ISLAM LIVE – Kantor Wilayah Kementerian Haji dan Umrah (Kemenhaj) Provinsi Lampung menerima 11 aparatur sipil negara (ASN) hasil seleksi mutasi nasional sebagai bagian dari penguatan sumber daya manusia dan kapasitas organisasi. Para ASN tersebut melaksanakan lapor diri sekaligus menghadap Kepala Kanwil Kemenhaj Lampung di Aula Kanwil Kemenhaj Lampung, Rabu (5/8/2026).
Sebanyak 12 ASN dinyatakan lulus dalam seleksi mutasi nasional Kementerian Haji dan Umrah untuk penempatan di Kanwil Kemenhaj Lampung. Dari jumlah tersebut, 11 orang telah hadir untuk melaksanakan lapor diri, sedangkan satu ASN dijadwalkan menyusul sesuai ketentuan yang berlaku.
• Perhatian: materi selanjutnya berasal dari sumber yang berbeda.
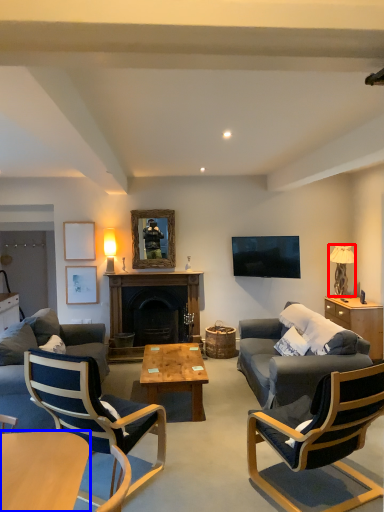 Question: Which object is further to the camera taking this photo, lamp (highlighted by a red box) or coffee table (highlighted by a blue box)?

Choices:
 (A) lamp
 (B) coffee table

Answer: (A) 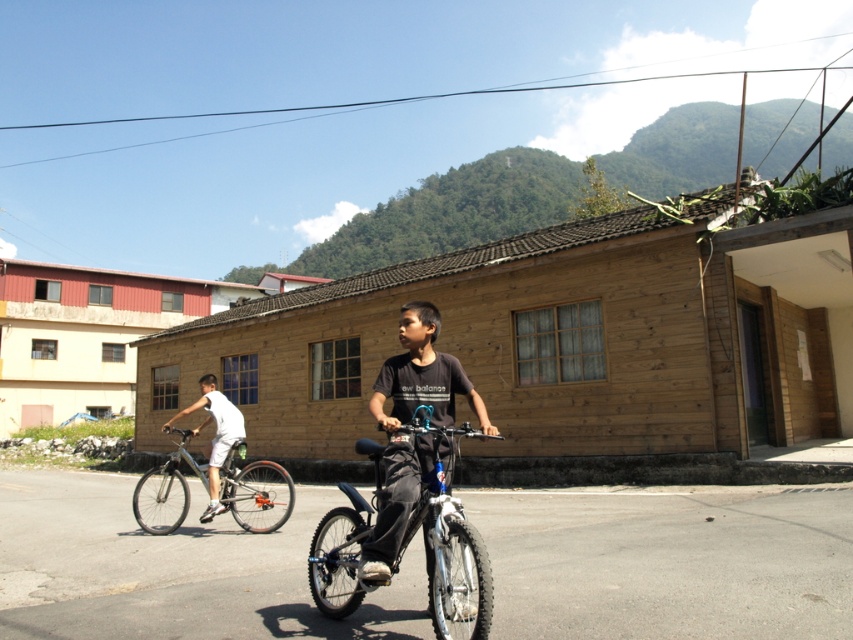 Is shiny blue bicycle at center thinner than silver metallic bicycle at left?

Correct, shiny blue bicycle at center's width is less than silver metallic bicycle at left's.

Can you confirm if shiny blue bicycle at center is smaller than silver metallic bicycle at left?

Indeed, shiny blue bicycle at center has a smaller size compared to silver metallic bicycle at left.

The width and height of the screenshot is (853, 640). What do you see at coordinates (451, 561) in the screenshot?
I see `shiny blue bicycle at center` at bounding box center [451, 561].

The height and width of the screenshot is (640, 853). I want to click on shiny blue bicycle at center, so click(x=451, y=561).

Does silver metallic bicycle at left come behind white matte bicycle at left?

No, it is not.

Who is taller, silver metallic bicycle at left or white matte bicycle at left?

Standing taller between the two is silver metallic bicycle at left.

Where is `silver metallic bicycle at left`? silver metallic bicycle at left is located at coordinates (254, 492).

Does dark gray cotton shirt at center have a greater height compared to silver metallic bicycle at left?

In fact, dark gray cotton shirt at center may be shorter than silver metallic bicycle at left.

Is dark gray cotton shirt at center further to camera compared to silver metallic bicycle at left?

No, dark gray cotton shirt at center is in front of silver metallic bicycle at left.

The width and height of the screenshot is (853, 640). Find the location of `dark gray cotton shirt at center`. dark gray cotton shirt at center is located at coordinates (422, 376). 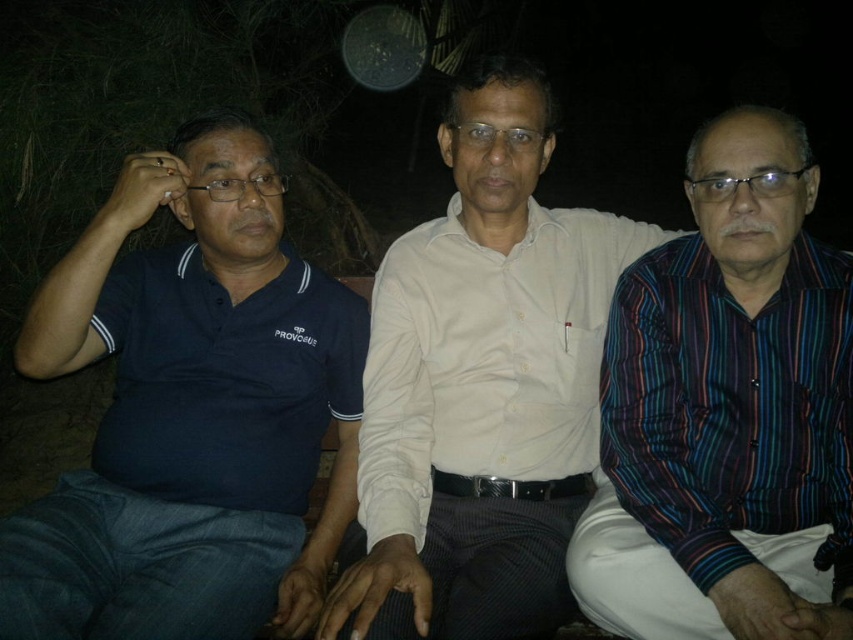 Can you confirm if dark blue polo shirt at left is bigger than striped cotton shirt at right?

Correct, dark blue polo shirt at left is larger in size than striped cotton shirt at right.

Locate an element on the screen. The image size is (853, 640). dark blue polo shirt at left is located at coordinates tap(190, 412).

Can you confirm if striped cotton shirt at right is positioned to the left of dark blue cotton polo shirt at left?

In fact, striped cotton shirt at right is to the right of dark blue cotton polo shirt at left.

Who is positioned more to the left, striped cotton shirt at right or dark blue cotton polo shirt at left?

dark blue cotton polo shirt at left is more to the left.

Identify the location of striped cotton shirt at right. (727, 412).

I want to click on striped cotton shirt at right, so click(x=727, y=412).

Is point (117, 285) in front of point (416, 266)?

No.

Does dark blue polo shirt at left appear over white cotton shirt at center?

Actually, dark blue polo shirt at left is below white cotton shirt at center.

This screenshot has width=853, height=640. Identify the location of dark blue polo shirt at left. (190, 412).

You are a GUI agent. You are given a task and a screenshot of the screen. Output one action in this format:
    pyautogui.click(x=<x>, y=<y>)
    Task: Click on the dark blue polo shirt at left
    The image size is (853, 640).
    Given the screenshot: What is the action you would take?
    pyautogui.click(x=190, y=412) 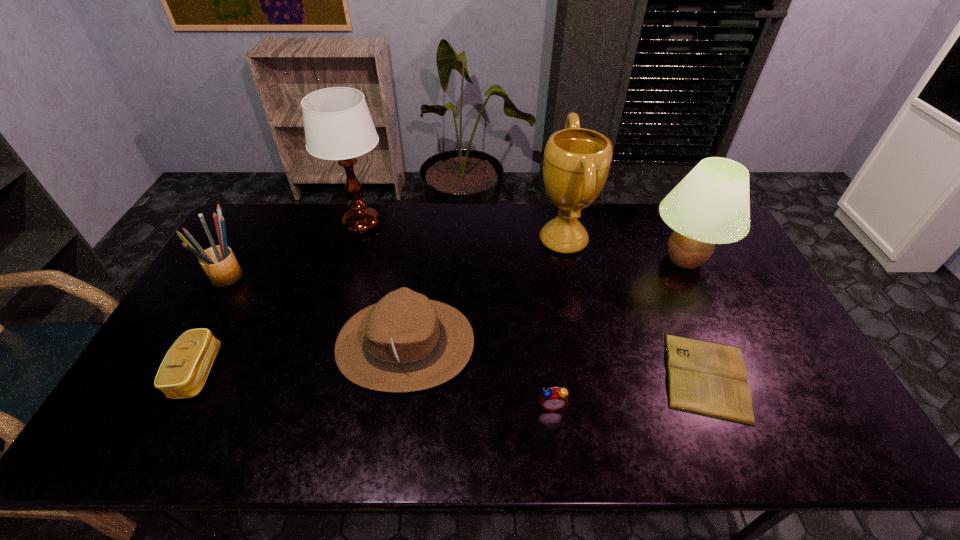 The height and width of the screenshot is (540, 960). I want to click on free spot at the right edge of the desktop, so click(x=733, y=259).

This screenshot has height=540, width=960. Find the location of `free spot at the far left corner of the desktop`. free spot at the far left corner of the desktop is located at coordinates (264, 242).

I want to click on free spot at the near left corner of the desktop, so click(182, 420).

You are a GUI agent. You are given a task and a screenshot of the screen. Output one action in this format:
    pyautogui.click(x=<x>, y=<y>)
    Task: Click on the vacant space in between the clutch bag and the table lamp
    Image resolution: width=960 pixels, height=540 pixels.
    Given the screenshot: What is the action you would take?
    pyautogui.click(x=280, y=298)

Locate an element on the screen. vacant region between the fourth shortest object and the alarm clock is located at coordinates (479, 375).

Locate an element on the screen. unoccupied position between the lampshade and the fedora is located at coordinates (545, 301).

Identify the location of free space between the lampshade and the shortest object. (695, 318).

Identify the location of free space between the alarm clock and the award. Image resolution: width=960 pixels, height=540 pixels. (558, 322).

Identify the location of empty space that is in between the alarm clock and the award. The image size is (960, 540). (558, 322).

This screenshot has height=540, width=960. What are the coordinates of `object that can be found as the third closest to the award` in the screenshot? It's located at 705,378. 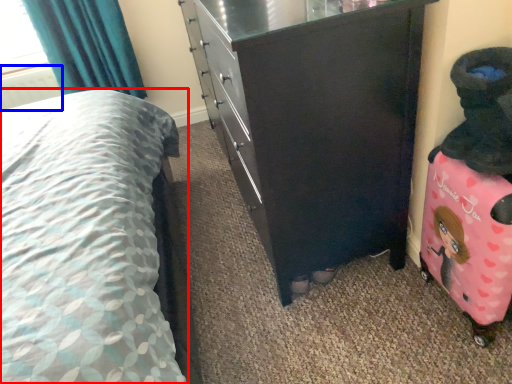 Question: Which object appears farthest to the camera in this image, bed (highlighted by a red box) or radiator (highlighted by a blue box)?

Choices:
 (A) bed
 (B) radiator

Answer: (B) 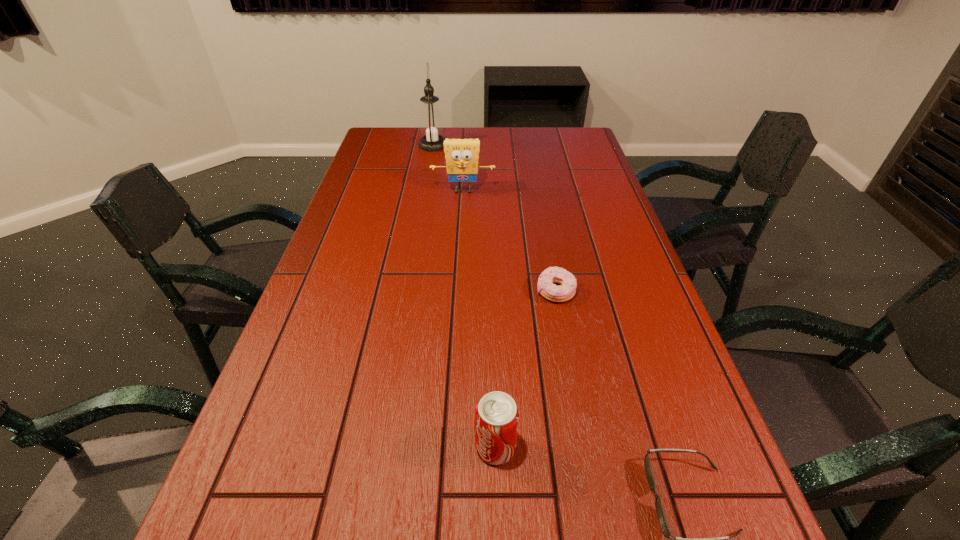 This screenshot has width=960, height=540. In order to click on vacant position located on the front of the third nearest object in this screenshot , I will do `click(574, 393)`.

The width and height of the screenshot is (960, 540). Identify the location of object situated at the far edge. (431, 124).

You are a GUI agent. You are given a task and a screenshot of the screen. Output one action in this format:
    pyautogui.click(x=<x>, y=<y>)
    Task: Click on the vacant space at the far edge of the desktop
    The image size is (960, 540).
    Given the screenshot: What is the action you would take?
    pyautogui.click(x=455, y=127)

The height and width of the screenshot is (540, 960). In the image, there is a desktop. What are the coordinates of `free space at the left edge` in the screenshot? It's located at (314, 444).

What are the coordinates of `vacant space at the right edge of the desktop` in the screenshot? It's located at (647, 330).

This screenshot has height=540, width=960. In the image, there is a desktop. Find the location of `free space at the far left corner`. free space at the far left corner is located at coordinates (404, 134).

Find the location of a particular element. unoccupied area between the oil lamp and the soda can is located at coordinates (465, 296).

Find the location of a particular element. The width and height of the screenshot is (960, 540). empty space between the tallest object and the soda can is located at coordinates (465, 296).

At what (x,y) coordinates should I click in order to perform the action: click on free space between the sponge and the third shortest object. Please return your answer as a coordinate pair (x, y). Looking at the image, I should click on (479, 319).

At what (x,y) coordinates should I click in order to perform the action: click on empty space between the third farthest object and the tallest object. Please return your answer as a coordinate pair (x, y). Looking at the image, I should click on (494, 219).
“Saudara-saudara merupakan insan terpilih yang telah melalui proses seleksi mutasi secara nasional. Oleh karena itu, saya berharap seluruh ASN yang bergabung dapat segera beradaptasi dengan lingkungan kerja yang baru, memahami tugas dan fungsi organisasi, serta menunjukkan integritas, loyalitas, dan profesionalisme dalam setiap pelaksanaan tugas,” ujar Kepala Kanwil Kemenhaj Lampung H. M. Ansori.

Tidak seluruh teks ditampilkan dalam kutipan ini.